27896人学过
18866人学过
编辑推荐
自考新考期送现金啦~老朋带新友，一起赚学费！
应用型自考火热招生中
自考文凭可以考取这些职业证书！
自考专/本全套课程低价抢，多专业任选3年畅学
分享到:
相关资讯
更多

* * *

■ The problem: The full set of entries must be transcribed exactly.

■ Exercise response:
27896人学过
18866人学过
编辑推荐
自考新考期送现金啦~老朋带新友，一起赚学费！
应用型自考火热招生中
自考文凭可以考取这些职业证书！
自考专/本全套课程低价抢，多专业任选3年畅学
分享到:
相关资讯
更多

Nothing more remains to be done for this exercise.